Which finally brings me to my question:
I don't understand how mutual information is used here. It looks to me as if the two terms in the last equation are the same.
The first term is the entropy of $y$, given the data seen so far $D$ and the new input $x$, $H[y | x, D]$. But this is as much information as we have. Isn't this the posterior entropy of $y$, after the query?
When you write out the formulas for the entropy, it is also the same:
We only have a model $p(y | x, \theta)$. So to compute the entropy over $y$, we need to go via the latent parameters. As far as I can see, the two terms are identical:
$H[y|x, D] = \mathbb{E}_{\theta \sim p(\theta | D)} [\mathbb{E}_{y \sim p(y |x, \theta )} [-log\; p(y|x, \theta)]] = \mathbb{E}_{\theta \sim p(\theta|D)}[H[y|x, \theta]]$
Proposed solution:
I have thought about this, and I think the rewritten version of the optimization problem is missing an update to $\theta$. The second entropy term calculates the expected entropy of y, based on samples of $\theta$ drawn from the current belief $p(\theta | D)$. This doesn't really fit the idea of mutual information: How much do you know about y after seeing the new $\theta$.
I've rewritten it below, using $\theta'$ to denote the updated belief.
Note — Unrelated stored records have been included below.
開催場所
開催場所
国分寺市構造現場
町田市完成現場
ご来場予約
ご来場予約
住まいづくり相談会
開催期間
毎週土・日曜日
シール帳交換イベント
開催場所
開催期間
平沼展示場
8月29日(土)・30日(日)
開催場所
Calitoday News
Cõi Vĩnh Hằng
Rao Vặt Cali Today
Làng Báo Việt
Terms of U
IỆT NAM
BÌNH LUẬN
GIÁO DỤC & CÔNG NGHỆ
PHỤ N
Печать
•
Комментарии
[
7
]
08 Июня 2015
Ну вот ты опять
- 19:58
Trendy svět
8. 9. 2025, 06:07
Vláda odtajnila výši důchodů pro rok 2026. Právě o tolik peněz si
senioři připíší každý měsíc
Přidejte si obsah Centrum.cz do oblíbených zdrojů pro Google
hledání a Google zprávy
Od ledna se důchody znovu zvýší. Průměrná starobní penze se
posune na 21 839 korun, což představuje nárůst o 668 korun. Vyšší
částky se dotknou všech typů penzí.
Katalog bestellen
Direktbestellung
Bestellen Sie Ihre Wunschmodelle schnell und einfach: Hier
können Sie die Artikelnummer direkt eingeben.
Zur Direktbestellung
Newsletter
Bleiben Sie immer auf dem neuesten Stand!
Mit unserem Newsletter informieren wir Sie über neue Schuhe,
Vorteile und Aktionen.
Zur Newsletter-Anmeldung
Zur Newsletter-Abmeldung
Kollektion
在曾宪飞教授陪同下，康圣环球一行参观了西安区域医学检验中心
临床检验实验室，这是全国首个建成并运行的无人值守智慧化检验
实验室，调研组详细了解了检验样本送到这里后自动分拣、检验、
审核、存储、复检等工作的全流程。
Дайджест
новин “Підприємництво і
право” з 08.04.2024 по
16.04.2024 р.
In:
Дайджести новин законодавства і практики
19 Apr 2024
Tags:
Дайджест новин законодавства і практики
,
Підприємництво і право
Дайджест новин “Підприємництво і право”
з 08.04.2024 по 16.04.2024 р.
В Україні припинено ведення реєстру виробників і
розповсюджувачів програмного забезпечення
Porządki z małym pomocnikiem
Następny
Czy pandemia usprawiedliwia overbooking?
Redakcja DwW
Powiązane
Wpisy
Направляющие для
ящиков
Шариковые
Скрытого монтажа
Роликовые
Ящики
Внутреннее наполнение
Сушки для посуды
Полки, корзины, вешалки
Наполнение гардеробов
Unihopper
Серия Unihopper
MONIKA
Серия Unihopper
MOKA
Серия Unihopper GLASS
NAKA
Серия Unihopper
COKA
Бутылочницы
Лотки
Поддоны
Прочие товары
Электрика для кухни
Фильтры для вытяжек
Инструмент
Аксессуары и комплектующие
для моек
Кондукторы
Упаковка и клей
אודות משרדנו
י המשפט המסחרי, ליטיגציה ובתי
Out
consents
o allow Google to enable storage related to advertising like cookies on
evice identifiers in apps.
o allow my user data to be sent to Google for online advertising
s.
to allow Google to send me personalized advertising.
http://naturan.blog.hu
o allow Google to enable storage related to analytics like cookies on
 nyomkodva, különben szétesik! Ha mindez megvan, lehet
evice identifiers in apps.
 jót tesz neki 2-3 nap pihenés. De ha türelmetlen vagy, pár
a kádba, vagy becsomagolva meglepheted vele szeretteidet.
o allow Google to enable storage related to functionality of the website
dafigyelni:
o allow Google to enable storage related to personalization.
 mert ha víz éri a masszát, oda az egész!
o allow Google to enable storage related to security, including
It's the expected entropy of y, based on the expected new latent parameters, based on the expected outcome of y, based on the expected current parameters. Sorry, this will be horribly nested:
$\mathbb{E}_{\theta \sim p(\theta | D)} [\mathbb{E}_{y \sim p(y |x, \theta )} [\mathbb{E}_{\theta ' \sim p(\theta |x, y, D)} [H[y' | x, \theta']]]] $
This new version makes a lot of sense to me, but I'm not sure if it is correct. Especially since the authors say about their newly derived version (last paragraph on page 3):
Also $\theta$ is now only conditioned on $D$, so only $O(1)$ posterior
updates are needed
Well, if my derivation is correct, that doesn't seem true. On the contrary, this is still an integral over the updated posterior of $\theta$. Can someone explain how to properly use mutual information here?
Best Answer
I think I found the error in my calculations. The first term $H[y| x, D]$ indeed depends on $p(\theta|D)$. The probability is $p(y | x, D) = p(y|x, \theta)p(\theta | D)$. The entropy integrates over the negative log of this:
$H[y|x, D] = \int \int -log(p(y|x, \theta)p(x|D)) dx, dy \neq \int \int -log(p(y|x, \theta)) p(\theta|D) dx, dy = \mathbb{E}_\theta[H[y|\theta, D]]$
The formula is hard to read, the difference is that I moved the probability of theta out of the log, which leads to an expectation and is not correct.